The Novel

OLYMPUS DIGITAL CAMERA  In Clio’s Mobile Home, a young woman, at the point of disintegration, travels in search of what she is. The book begins with the murder in New York of her rapper-boyfriend whose career Clio had helped launch. Along with the mourning, guilt and soul searching, Clio questions the whole enterprise of identity. In fleeing to Barcelona, she rejects the mastery of self and “tries on” female heroines of the past, through mime. Suffering has turned her ecstatic, dancing nature in a different direction.

Through the text of Song of Songs and the reconstruction of Jewish medieval Girona, Clio accesses voices of the past and locates identity in the process of reaching through time and pulling oneself into the future. In a nod to her polyvocal nature, various characters narrate the sometime comic, sometime painful story of her learning curve in historical Europe. Clio, once a club dancer, finds balance in the nimble movement of the mind. She comes to accept her own creative consciousness, herself as a poet. This is Clio.

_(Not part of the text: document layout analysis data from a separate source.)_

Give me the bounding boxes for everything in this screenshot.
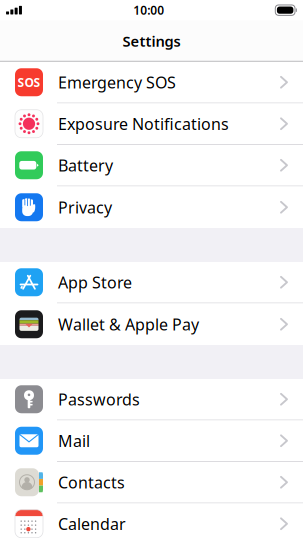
- button[interactable]: SOS: [0, 62, 303, 104]
- button[interactable]: Contacts: [0, 462, 303, 504]
- button[interactable]: Wallet & Apple Pay: [0, 304, 303, 345]
- button[interactable]: Calendar: [0, 504, 303, 538]
- button[interactable]: Mail: [0, 420, 303, 462]
- staticText: Battery: [58, 155, 113, 176]
- staticText: Contacts: [58, 472, 125, 493]
- staticText: Mail: [58, 430, 90, 451]
- staticText: Calendar: [58, 513, 126, 534]
- button[interactable]: Exposure Notifications: [0, 104, 303, 145]
- staticText: Wallet & Apple Pay: [58, 314, 199, 335]
- button[interactable]: Battery: [0, 145, 303, 186]
- staticText: Emergency SOS: [58, 72, 176, 93]
- staticText: Passwords: [58, 389, 140, 410]
- staticText: App Store: [58, 272, 132, 293]
- staticText: SOS: [18, 74, 40, 90]
- button[interactable]: Privacy: [0, 186, 303, 228]
- button[interactable]: Passwords: [0, 379, 303, 420]
- staticText: 10:00: [133, 2, 164, 18]
- staticText: Exposure Notifications: [58, 113, 229, 134]
- button[interactable]: App Store: [0, 262, 303, 304]
- staticText: Privacy: [58, 197, 112, 218]
- staticText: Settings: [122, 31, 180, 51]
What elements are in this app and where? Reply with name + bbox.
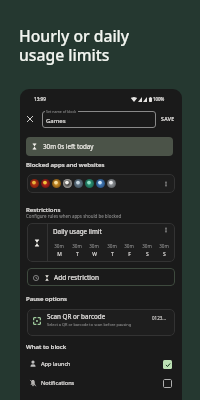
staticText: App launch — [41, 360, 71, 368]
staticText: 30m — [159, 243, 169, 249]
button[interactable]: Games — [42, 111, 156, 128]
staticText: 13:99 — [34, 96, 46, 102]
button[interactable]: More options — [27, 174, 175, 193]
staticText: Pause options — [26, 294, 68, 302]
staticText: Add restriction — [54, 273, 99, 282]
staticText: S — [163, 251, 166, 258]
staticText: T — [76, 251, 79, 258]
staticText: Games — [46, 117, 66, 125]
staticText: 30m — [107, 243, 117, 249]
staticText: Blocked apps and websites — [26, 160, 105, 168]
staticText: 0123... — [152, 315, 166, 321]
staticText: Set name of block — [46, 109, 77, 114]
button[interactable]: More options — [161, 179, 171, 189]
button[interactable]: More options — [161, 225, 171, 235]
staticText: F — [128, 251, 131, 258]
button[interactable]: Close — [24, 113, 36, 125]
button[interactable]: Notifications — [20, 375, 182, 391]
staticText: Restrictions — [26, 205, 61, 213]
staticText: 30m — [54, 243, 64, 249]
button[interactable]: Scan QR or barcode — [27, 309, 175, 336]
staticText: Select a QR or barcode to scan before pa… — [47, 322, 132, 327]
button[interactable]: 30m 0s left today — [26, 137, 173, 156]
staticText: 30m — [124, 243, 134, 249]
button[interactable]: App launch — [20, 356, 182, 372]
staticText: SAVE — [161, 115, 175, 122]
button[interactable]: SAVE — [159, 113, 177, 124]
staticText: What to block — [26, 342, 67, 350]
staticText: W — [92, 251, 97, 258]
staticText: 30m — [142, 243, 152, 249]
staticText: 30m — [89, 243, 99, 249]
staticText: Scan QR or barcode — [47, 312, 106, 321]
button[interactable]: Daily usage limit — [27, 223, 175, 262]
staticText: Hourly or daily usage limits — [19, 25, 130, 66]
staticText: 30m — [72, 243, 82, 249]
staticText: 30m 0s left today — [43, 142, 94, 151]
button[interactable]: Add restriction — [27, 268, 175, 286]
staticText: Configure rules when apps should be bloc… — [26, 213, 122, 219]
staticText: S — [146, 251, 149, 258]
staticText: Notifications — [41, 379, 75, 387]
staticText: T — [111, 251, 114, 258]
staticText: M — [57, 251, 62, 258]
staticText: Daily usage limit — [53, 227, 102, 236]
staticText: 100% — [153, 96, 165, 102]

The outer journey that takes Clio from New York to Barcelona to Girona, a Catalan city sixty miles north of Barcelona is fictional. The characters that she meets – an Israeli developer, a Catalan theater producer, a Spanish journalist – are works of the imagination and people that respond to her unique character, both willfully naive and often wise.

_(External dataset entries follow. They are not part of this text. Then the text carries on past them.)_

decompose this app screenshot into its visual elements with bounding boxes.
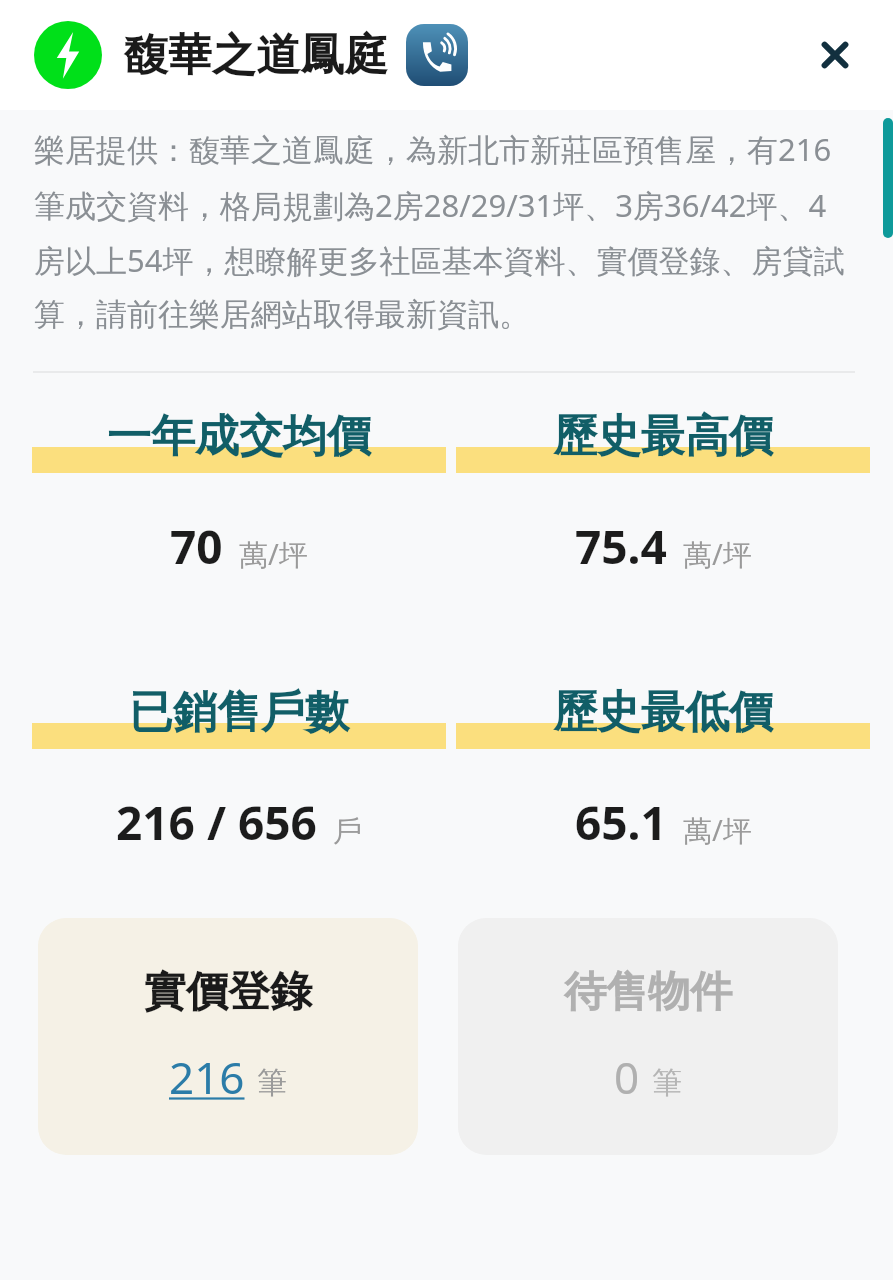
staticText: 樂居提供：馥華之道鳳庭，為新北市新莊區預售屋，有216筆成交資料，格局規劃為2房… <box>34 128 849 334</box>
staticText: 萬/坪 <box>239 534 308 574</box>
staticText: 0 <box>614 1047 640 1107</box>
staticText: 75.4 <box>575 515 667 578</box>
button[interactable]: 歷史最高價 <box>456 409 870 578</box>
staticText: 萬/坪 <box>683 810 752 850</box>
staticText: 馥華之道鳳庭 <box>124 28 388 83</box>
button[interactable]: Call <box>404 22 470 88</box>
staticText: 實價登錄 <box>144 966 312 1019</box>
staticText: 歷史最高價 <box>553 409 773 464</box>
staticText: 筆 <box>652 1064 682 1102</box>
staticText: 216 / 656 <box>116 791 317 854</box>
staticText: 待售物件 <box>564 966 732 1019</box>
staticText: 已銷售戶數 <box>129 685 349 740</box>
staticText: 歷史最低價 <box>553 685 773 740</box>
staticText: 萬/坪 <box>683 534 752 574</box>
staticText: 65.1 <box>575 791 667 854</box>
button[interactable]: 待售物件 <box>458 918 838 1155</box>
button[interactable]: 實價登錄 <box>38 918 418 1155</box>
staticText: 一年成交均價 <box>107 409 371 464</box>
staticText: 戶 <box>333 813 362 850</box>
button[interactable]: 歷史最低價 <box>456 685 870 854</box>
staticText: 216 <box>169 1047 245 1107</box>
button[interactable]: 一年成交均價 <box>32 409 446 578</box>
staticText: 70 <box>170 515 223 578</box>
button[interactable]: Close <box>807 27 863 83</box>
staticText: 筆 <box>257 1064 287 1102</box>
button[interactable]: 已銷售戶數 <box>32 685 446 854</box>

But the core of the journey, both inner and outer, is based on experiences of my own. As a young Jewish woman from Pittsburgh just out of Brown University, I came to New York in the ’80s and wrote about rap, the music as a springboard for understanding creative and cultural experience.

In that culturally vital fifteen years, I wrote about politically conscious rappers, breakdancers, world musicians and international celebrities. After being employed as an associate editor at Paper magazine and Us Magazine, I moved into freelance journalism, contributing major articles on culture to Vogue, Elle, Spin, Harper’s Bazaar, Spy, the European, and many others. I wrote Elvis for Beginners for Writers and Readers.

I moved with my husband to France, first Paris, years later to the countryside around Perpignan, where I continued journalistic work and raised two daughters. In the ’90s, and in many return trips every year, I witnessed the transformations of the Spanish/Catalan self, from post-Franco explosion to a development of consciousness of a Jewish medieval center in Girona. Girona was a place of poets, Kabbalists and spiritual thinkers. It is from here that the idea for my novel was born.

I write a blog, fictionally written in my protagonist Clio’s voice, called Full Dance Card.